▶ _Exercise brief_
Lines before the one containing "Le vendredi 12 juin, les" are left out; that line and every line after it, through the end of the records, are to be reproduced exactly.
Dataset entries: Begin
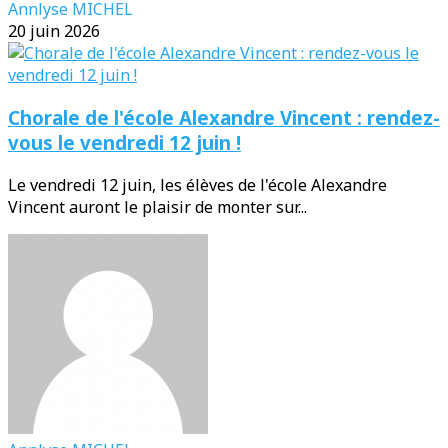
Annlyse MICHEL
20 juin 2026
Chorale de l'école Alexandre Vincent : rendez-
vous le vendredi 12 juin !
Le vendredi 12 juin, les élèves de l'école Alexandre
Vincent auront le plaisir de monter sur...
Dataset entries: End
▶ _Answer for the task_
Le vendredi 12 juin, les élèves de l'école Alexandre
Vincent auront le plaisir de monter sur...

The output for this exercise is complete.